The part that’s hard to put into words is the rush that happened when one of our crew was making a deep run. Sure, it’s exciting to go deep in a tournament by yourself, but imagine doing it with all of your closest friends around cheering you on. I can remember being at the final table and winning a big all in and one of my friends jumping up and down on the couch screaming at the top of his lungs.
I can also remember doing the exact same thing when one of my friends was deep in a tournament. In a game that is so individual, it was amazing to be able to have the feeling of team support.
We always played everything individually and for ourselves, but that didn’t mean we weren’t ecstatic when our friends would win.

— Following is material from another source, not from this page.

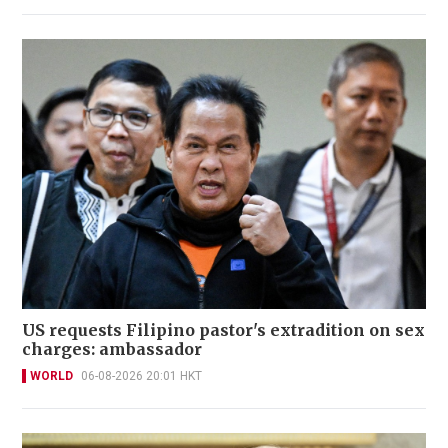
US requests Filipino pastor's extradition on sex
charges: ambassador
WORLD
06-08-2026 20:01 HKT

Usually, whoever the big winner was would take the crew out for dinner or to the club to get some drinks and have a night to celebrate the spoils. This, of course, would be later in the week because the time we finished would be late Sunday night and in our little college town, the rest of the world slept while we jumped on our couches.
The Wrap Up
A big part of me misses those Sunday rushes. It probably wasn’t the best for my stress levels, but that comes with the territory when you play poker for a living. The part I miss the most is not the money or even the potential for the big wins. The part I miss the most was the camaraderie that took place between myself and some of my closest friends.
Maybe one day we’ll get back our Sundays in the US and be able to build up the Grind House again. All of us are older now, though, and some have families so it may just be something that is permanently a memory.